**YOUR OBJECTIVE**. Print the data that follows exactly as it stands, from its first line through the line containing "узрок нашег лошег", and stop there.

**RECORDS SUPPLIED**.
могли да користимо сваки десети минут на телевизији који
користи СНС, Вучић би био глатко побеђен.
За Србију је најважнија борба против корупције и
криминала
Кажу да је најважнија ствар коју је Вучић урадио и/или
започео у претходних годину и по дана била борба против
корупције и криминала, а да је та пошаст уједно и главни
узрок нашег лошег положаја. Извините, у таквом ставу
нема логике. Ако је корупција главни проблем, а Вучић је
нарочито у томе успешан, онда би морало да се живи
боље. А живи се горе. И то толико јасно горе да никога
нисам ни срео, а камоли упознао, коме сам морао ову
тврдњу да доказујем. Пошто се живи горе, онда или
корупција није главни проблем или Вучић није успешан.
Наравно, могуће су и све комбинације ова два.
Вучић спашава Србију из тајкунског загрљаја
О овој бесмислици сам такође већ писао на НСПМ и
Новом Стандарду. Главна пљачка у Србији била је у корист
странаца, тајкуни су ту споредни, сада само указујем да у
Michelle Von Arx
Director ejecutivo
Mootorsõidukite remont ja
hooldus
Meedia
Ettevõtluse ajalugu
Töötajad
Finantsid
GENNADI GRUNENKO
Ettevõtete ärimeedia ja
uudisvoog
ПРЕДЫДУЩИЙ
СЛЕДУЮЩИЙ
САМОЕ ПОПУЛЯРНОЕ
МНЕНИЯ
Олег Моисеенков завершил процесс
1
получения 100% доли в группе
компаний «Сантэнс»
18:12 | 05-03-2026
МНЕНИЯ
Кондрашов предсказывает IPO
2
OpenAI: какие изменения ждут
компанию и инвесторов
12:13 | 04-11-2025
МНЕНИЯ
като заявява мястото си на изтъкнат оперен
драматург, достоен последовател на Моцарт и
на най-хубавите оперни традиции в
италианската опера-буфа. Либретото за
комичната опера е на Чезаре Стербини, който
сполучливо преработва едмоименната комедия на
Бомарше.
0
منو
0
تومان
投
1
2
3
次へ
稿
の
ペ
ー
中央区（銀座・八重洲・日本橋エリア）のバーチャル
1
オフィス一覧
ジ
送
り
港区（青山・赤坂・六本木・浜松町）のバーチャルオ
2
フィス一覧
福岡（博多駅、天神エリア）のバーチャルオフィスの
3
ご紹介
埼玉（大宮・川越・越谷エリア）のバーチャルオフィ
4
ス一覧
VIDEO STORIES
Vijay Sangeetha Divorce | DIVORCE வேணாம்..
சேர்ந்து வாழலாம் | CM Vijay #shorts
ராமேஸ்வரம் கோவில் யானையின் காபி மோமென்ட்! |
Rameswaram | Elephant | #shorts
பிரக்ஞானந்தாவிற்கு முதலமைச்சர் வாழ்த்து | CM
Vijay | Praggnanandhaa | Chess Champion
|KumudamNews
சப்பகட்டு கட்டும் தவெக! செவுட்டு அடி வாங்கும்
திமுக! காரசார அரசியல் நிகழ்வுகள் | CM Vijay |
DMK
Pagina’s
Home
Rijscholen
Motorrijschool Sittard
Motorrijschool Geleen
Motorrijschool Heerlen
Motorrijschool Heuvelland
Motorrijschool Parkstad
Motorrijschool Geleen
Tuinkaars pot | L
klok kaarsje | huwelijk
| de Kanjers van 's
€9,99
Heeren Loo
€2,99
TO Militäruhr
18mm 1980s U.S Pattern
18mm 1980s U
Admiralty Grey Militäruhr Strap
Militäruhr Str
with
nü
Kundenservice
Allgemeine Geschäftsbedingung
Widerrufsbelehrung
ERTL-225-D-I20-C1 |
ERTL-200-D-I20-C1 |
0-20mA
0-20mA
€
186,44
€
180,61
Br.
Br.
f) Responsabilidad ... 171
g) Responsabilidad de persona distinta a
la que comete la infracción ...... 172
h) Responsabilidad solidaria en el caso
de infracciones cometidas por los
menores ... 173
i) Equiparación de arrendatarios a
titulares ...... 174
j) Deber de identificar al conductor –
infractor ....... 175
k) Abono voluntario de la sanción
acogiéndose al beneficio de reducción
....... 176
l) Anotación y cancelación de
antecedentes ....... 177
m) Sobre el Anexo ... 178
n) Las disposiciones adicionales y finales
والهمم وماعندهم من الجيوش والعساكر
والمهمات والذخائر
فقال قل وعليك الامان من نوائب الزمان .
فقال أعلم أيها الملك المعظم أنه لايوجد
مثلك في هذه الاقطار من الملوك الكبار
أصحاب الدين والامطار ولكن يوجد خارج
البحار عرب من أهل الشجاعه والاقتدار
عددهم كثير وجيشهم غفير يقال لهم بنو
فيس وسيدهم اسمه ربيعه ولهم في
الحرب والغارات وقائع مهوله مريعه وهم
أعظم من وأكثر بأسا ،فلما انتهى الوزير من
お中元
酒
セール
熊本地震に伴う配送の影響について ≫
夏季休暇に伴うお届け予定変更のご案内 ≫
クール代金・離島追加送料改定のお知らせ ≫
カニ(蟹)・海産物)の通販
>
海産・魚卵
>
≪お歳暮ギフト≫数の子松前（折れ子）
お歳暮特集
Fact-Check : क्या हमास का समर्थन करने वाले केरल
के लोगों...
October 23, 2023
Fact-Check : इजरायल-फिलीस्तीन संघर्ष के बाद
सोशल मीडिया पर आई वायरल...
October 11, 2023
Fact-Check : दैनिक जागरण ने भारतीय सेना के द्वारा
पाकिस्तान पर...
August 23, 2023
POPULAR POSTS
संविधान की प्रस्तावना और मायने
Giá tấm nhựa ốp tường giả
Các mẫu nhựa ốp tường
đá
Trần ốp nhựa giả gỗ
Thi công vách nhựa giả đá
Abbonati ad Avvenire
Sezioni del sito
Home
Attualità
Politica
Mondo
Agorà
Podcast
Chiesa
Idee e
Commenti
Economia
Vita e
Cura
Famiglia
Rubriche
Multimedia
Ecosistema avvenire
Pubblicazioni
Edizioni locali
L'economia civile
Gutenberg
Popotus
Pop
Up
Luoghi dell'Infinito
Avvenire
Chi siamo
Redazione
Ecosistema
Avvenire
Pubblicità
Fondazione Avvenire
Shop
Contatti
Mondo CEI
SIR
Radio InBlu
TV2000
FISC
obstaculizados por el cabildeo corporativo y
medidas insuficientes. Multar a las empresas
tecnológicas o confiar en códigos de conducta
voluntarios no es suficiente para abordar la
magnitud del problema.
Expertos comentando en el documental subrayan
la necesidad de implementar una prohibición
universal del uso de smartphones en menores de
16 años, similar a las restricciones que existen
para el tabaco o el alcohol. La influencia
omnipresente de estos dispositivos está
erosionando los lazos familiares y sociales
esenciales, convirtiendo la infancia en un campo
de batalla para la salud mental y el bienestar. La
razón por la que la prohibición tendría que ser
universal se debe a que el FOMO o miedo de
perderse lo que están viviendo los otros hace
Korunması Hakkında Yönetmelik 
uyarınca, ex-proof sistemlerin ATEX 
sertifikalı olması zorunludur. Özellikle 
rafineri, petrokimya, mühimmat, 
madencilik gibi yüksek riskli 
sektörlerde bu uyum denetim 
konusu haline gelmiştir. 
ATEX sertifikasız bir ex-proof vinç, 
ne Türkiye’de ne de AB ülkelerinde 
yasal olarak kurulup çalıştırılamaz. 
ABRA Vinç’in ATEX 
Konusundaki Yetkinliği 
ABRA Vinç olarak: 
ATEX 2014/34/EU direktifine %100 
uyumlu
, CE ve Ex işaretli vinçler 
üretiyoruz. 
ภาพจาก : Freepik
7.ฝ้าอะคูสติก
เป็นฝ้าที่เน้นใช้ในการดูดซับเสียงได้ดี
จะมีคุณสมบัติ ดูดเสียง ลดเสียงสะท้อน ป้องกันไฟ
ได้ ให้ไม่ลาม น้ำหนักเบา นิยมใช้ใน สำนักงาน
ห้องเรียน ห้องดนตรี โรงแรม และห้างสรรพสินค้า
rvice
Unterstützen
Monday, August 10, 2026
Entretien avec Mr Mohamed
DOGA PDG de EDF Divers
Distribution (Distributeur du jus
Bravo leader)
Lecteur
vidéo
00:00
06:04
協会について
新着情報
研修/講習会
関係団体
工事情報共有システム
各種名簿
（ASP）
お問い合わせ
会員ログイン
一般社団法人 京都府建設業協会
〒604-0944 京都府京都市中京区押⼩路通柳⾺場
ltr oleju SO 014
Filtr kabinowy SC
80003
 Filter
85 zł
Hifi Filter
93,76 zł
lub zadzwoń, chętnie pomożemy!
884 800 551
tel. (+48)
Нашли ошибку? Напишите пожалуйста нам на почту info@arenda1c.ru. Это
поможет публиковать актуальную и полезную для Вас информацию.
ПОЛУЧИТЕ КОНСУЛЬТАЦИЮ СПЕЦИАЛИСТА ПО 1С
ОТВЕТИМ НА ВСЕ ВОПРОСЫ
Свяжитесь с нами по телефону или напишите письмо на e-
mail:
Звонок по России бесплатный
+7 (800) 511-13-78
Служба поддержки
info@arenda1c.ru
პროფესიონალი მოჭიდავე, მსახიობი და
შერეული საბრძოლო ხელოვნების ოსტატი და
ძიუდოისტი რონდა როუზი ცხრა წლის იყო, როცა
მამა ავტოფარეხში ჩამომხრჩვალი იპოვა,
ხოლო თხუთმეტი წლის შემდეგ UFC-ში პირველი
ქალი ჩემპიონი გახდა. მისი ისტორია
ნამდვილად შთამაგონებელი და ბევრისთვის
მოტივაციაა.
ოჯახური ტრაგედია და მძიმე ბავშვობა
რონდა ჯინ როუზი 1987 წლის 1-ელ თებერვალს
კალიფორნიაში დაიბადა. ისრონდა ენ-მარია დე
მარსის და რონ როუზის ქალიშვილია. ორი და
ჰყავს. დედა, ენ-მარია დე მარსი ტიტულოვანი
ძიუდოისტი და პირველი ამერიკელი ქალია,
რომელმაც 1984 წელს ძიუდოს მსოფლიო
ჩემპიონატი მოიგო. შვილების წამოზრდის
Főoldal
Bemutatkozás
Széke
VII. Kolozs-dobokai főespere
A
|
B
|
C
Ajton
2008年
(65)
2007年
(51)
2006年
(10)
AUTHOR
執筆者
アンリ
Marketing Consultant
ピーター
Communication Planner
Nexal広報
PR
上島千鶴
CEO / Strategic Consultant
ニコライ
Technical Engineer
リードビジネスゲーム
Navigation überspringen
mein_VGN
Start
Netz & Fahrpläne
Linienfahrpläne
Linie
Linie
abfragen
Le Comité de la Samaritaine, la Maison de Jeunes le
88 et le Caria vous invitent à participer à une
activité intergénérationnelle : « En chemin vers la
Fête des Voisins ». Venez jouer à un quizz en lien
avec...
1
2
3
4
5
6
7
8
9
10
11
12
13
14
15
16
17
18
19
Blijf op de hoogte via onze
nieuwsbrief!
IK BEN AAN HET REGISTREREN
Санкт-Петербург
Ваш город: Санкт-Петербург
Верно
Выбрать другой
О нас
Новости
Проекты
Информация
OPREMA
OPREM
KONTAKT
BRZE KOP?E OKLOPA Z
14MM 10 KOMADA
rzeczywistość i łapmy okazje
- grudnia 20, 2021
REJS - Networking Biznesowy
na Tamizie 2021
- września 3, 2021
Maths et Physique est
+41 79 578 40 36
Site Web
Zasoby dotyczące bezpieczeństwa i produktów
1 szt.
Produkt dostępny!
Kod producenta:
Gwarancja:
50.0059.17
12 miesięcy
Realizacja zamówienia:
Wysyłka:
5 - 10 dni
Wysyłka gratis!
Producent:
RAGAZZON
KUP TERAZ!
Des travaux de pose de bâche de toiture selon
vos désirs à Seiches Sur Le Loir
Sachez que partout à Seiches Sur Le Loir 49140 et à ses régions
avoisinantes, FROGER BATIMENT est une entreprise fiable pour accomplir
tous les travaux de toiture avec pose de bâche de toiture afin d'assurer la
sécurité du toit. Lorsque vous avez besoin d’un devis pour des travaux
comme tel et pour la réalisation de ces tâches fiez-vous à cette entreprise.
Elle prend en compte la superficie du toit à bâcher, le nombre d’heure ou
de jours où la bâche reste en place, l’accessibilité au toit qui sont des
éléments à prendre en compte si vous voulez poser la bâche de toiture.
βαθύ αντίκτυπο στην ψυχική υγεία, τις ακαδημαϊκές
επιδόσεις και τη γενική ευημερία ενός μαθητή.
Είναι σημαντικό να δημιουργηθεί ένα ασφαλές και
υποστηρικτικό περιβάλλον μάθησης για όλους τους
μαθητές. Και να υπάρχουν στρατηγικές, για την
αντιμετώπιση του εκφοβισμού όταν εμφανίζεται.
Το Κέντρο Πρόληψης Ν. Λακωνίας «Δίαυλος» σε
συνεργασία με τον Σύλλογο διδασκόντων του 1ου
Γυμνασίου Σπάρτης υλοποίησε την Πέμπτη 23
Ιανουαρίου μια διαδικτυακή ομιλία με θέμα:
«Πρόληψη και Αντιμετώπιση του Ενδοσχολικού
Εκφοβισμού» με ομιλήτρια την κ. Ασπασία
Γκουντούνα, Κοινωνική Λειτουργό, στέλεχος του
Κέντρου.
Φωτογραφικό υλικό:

**EXERCISE RESPONSE**.
могли да користимо сваки десети минут на телевизији који
користи СНС, Вучић би био глатко побеђен.
За Србију је најважнија борба против корупције и
криминала
Кажу да је најважнија ствар коју је Вучић урадио и/или
започео у претходних годину и по дана била борба против
корупције и криминала, а да је та пошаст уједно и главни
узрок нашег лошег положаја. Извините, у таквом ставу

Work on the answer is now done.